Agrin is involved in postsynaptic differentiation at the site of nerve-muscle contact. The N-terminal Agrin (NtA) domain is a region of ~135 amino acids required for the localization of agrin to synaptic basal lamina and other basement membranes [1]. Agrin is a heparan sulfate proteoglycan whereof the NtA domain forms the most N-terminal part, followed by 9 Kazal-like domains and 2 LE domains (see <PDOC00961>). The C-terminal part consists of a SEA domain (see <PDOC50024>), 4 EGF-like domains (see <PDOC00021>) and 3 Laminin G domains (see <PDOC50025>), responsible for the clustering of acetylcholine receptors. The NtA domain is the most highly conserved domain in agrin and it binds with the coiled coil domain of laminins [2].

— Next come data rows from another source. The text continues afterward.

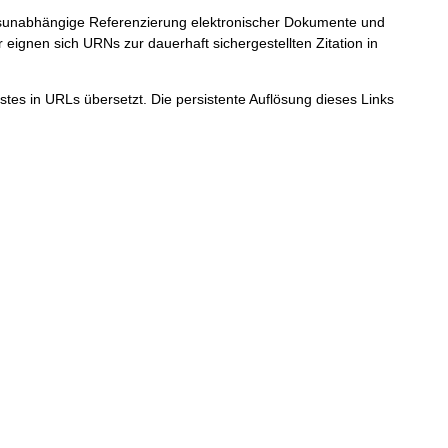
ortsunabhängige Referenzierung elektronischer Dokumente und
r eignen sich URNs zur dauerhaft sichergestellten Zitation in
tes in URLs übersetzt. Die persistente Auflösung dieses Links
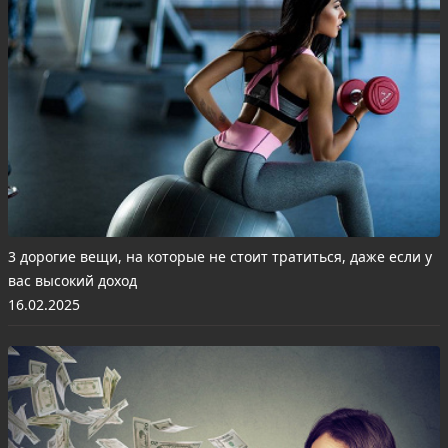
3 дорогие вещи, на которые не стоит тратиться, даже если у
вас высокий доход
16.02.2025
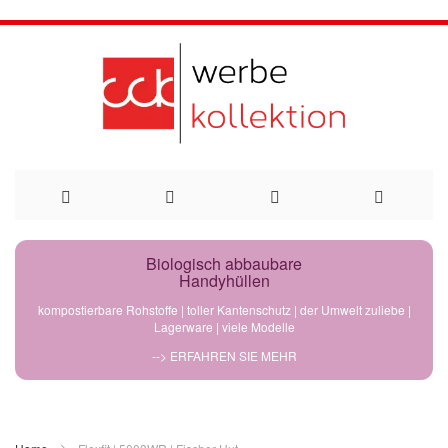
Direkt
Biologisch abbaubare
Handyhüllen
zum
kompostierbare Rohstoffe | toller Kantenschutz | der Umwelt zuliebe |
Lagerware | viele Modelle
Inhalt
--> ERFAHREN SIE MEHR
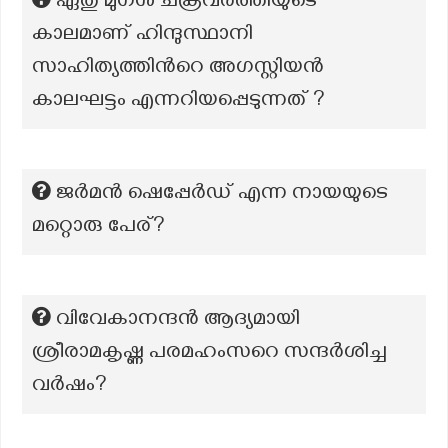
ഏതു മുഗൾ ചക്രവർത്തിയുടെ
കാലമാണ് ഹിന്ദുസ്ഥാനി
സാഹിത്യത്തിൻറെ അഗസ്റ്റിയൻ
കാലഘട്ടം എന്നറിയപ്പെടുന്നത് ?
ജർമൻ ഷെപ്പേർഡ് എന്ന നായയുടെ
മറ്റൊരു പേര്?
വിവേകാനന്ദൻ ആദ്യമായി
ശ്രീരാമകൃഷ്ണ പരമഹംസറെ സന്ദർശിച്ച
വർഷം?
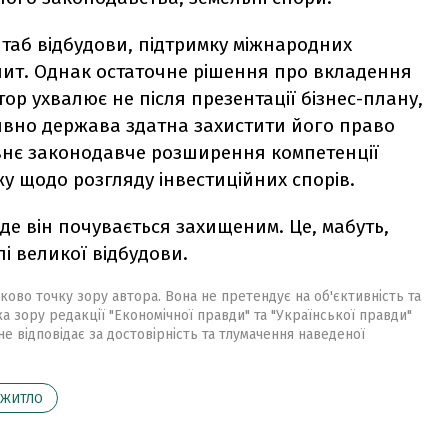
штаб відбудови, підтримку міжнародних
пит. Однак остаточне рішення про вкладення
тор ухвалює не після презентації бізнес-плану,
тивно держава здатна захистити його право
авнє законодавче розширення компетенції
у щодо розгляду інвестиційних спорів.
, де він почувається захищеним. Це, мабуть,
і великої відбудови.
ково точку зору автора. Вона не претендує на об'єктивність та
ка зору редакції "Економічної правди" та "Української правди"
не відповідає за достовірність та тлумачення наведеної
ЖИТЛО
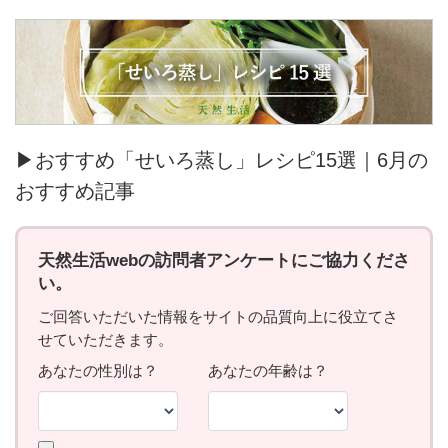
▶おすすめ「せいろ蒸し」レシピ15選｜6月の
おすすめ記事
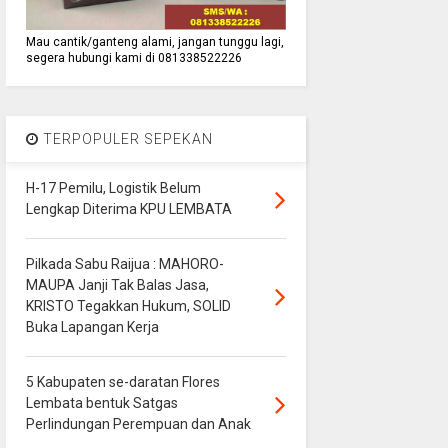
Mau cantik/ganteng alami, jangan tunggu lagi,
segera hubungi kami di 081338522226
TERPOPULER SEPEKAN
H-17 Pemilu, Logistik Belum
Lengkap Diterima KPU LEMBATA
Pilkada Sabu Raijua : MAHORO-
MAUPA Janji Tak Balas Jasa,
KRISTO Tegakkan Hukum, SOLID
Buka Lapangan Kerja
5 Kabupaten se-daratan Flores
Lembata bentuk Satgas
Perlindungan Perempuan dan Anak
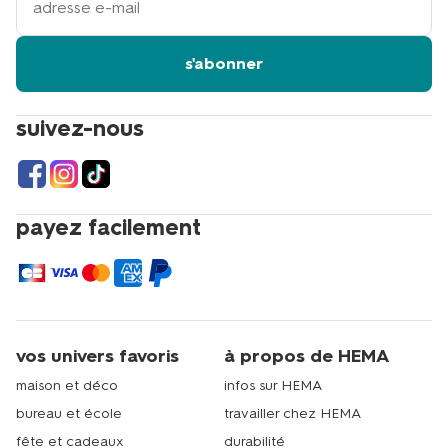
adresse
email
s'abonner
suivez-nous
payez facilement
vos univers favoris
à propos de HEMA
maison et déco
infos sur HEMA
bureau et école
travailler chez HEMA
fête et cadeaux
durabilité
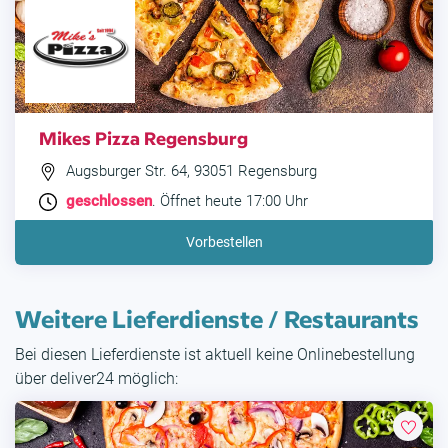
Mikes Pizza Regensburg
Augsburger Str. 64, 93051 Regensburg
geschlossen
. Öffnet heute 17:00 Uhr
Vorbestellen
Weitere Lieferdienste / Restaurants
Bei diesen Lieferdienste ist aktuell keine Onlinebestellung
über deliver24 möglich:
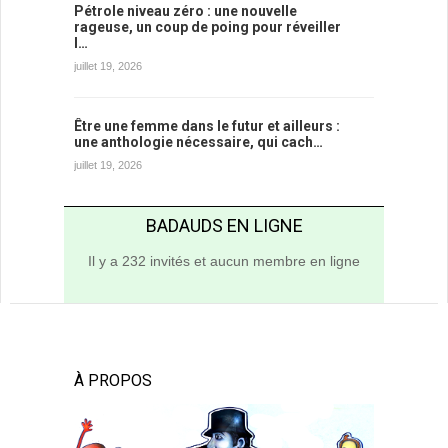
Pétrole niveau zéro : une nouvelle
rageuse, un coup de poing pour réveiller
l…
juillet 19, 2026
Être une femme dans le futur et ailleurs :
une anthologie nécessaire, qui cach…
juillet 19, 2026
BADAUDS EN LIGNE
Il y a 232 invités et aucun membre en ligne
À PROPOS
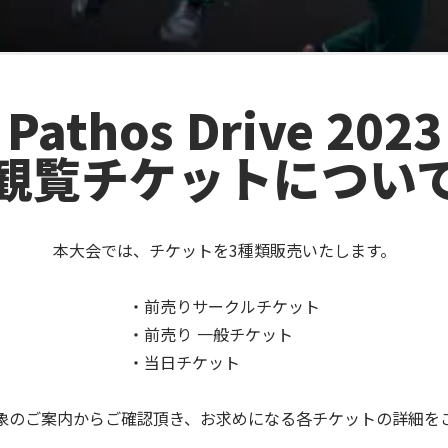
Pathos Drive 2023
観覧チケットについ
本大会では、チケットを3種類販売いたします。
・前売りサークルチケット
・前売り 一般チケット
・当日チケット
象のご案内からご確認頂き、お求めになる各チケットの詳細を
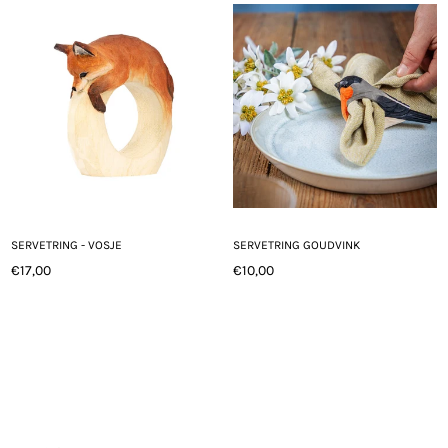
SERVETRING - VOSJE
SERVETRING GOUDVINK
€17,00
€10,00
Normale
Normale
prijs
prijs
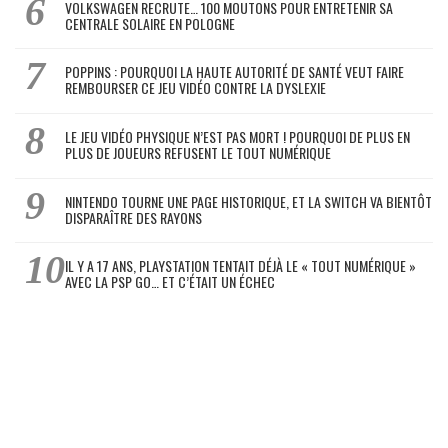
VOLKSWAGEN RECRUTE… 100 MOUTONS POUR ENTRETENIR SA
CENTRALE SOLAIRE EN POLOGNE
POPPINS : POURQUOI LA HAUTE AUTORITÉ DE SANTÉ VEUT FAIRE
REMBOURSER CE JEU VIDÉO CONTRE LA DYSLEXIE
LE JEU VIDÉO PHYSIQUE N’EST PAS MORT ! POURQUOI DE PLUS EN
PLUS DE JOUEURS REFUSENT LE TOUT NUMÉRIQUE
NINTENDO TOURNE UNE PAGE HISTORIQUE, ET LA SWITCH VA BIENTÔT
DISPARAÎTRE DES RAYONS
IL Y A 17 ANS, PLAYSTATION TENTAIT DÉJÀ LE « TOUT NUMÉRIQUE »
AVEC LA PSP GO… ET C’ÉTAIT UN ÉCHEC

Tertiairy structures show that the NtA domain folds as a β-barrel core flanked by N- and C-terminal helical regions (see <PDB:1PXU>). The core of the domain consists of 5 β-strands that form 2 β-sheets. The structure belongs to the OB fold family and shows similarity with the protease inhibition domain of TIMP-1, suggesting alternative functions for agrin in addition to synaptogenic activity [2,3]. Residues Leu 117 and Val 124 in helix 3 of the NtA domain are essential for binding to the laminin γ1 chain [4].

The profile we developed covers the entire NtA (N-terminal agrin) domain.

Last update:

November 2023 / Profile revised.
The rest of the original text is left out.